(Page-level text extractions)
-----
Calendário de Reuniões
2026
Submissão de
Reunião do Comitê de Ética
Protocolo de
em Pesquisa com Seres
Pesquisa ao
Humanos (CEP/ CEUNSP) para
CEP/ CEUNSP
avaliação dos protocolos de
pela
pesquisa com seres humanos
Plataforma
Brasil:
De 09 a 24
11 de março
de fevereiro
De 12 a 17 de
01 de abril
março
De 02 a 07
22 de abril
-----
* [Activity]: All lines starting at the one holding "Pesquisa ao" and ending at the last line above must be output exactly, and no other line may appear.

* [Problem solution]:
Pesquisa ao
Humanos (CEP/ CEUNSP) para
CEP/ CEUNSP
avaliação dos protocolos de
pela
pesquisa com seres humanos
Plataforma
Brasil:
De 09 a 24
11 de março
de fevereiro
De 12 a 17 de
01 de abril
março
De 02 a 07
22 de abril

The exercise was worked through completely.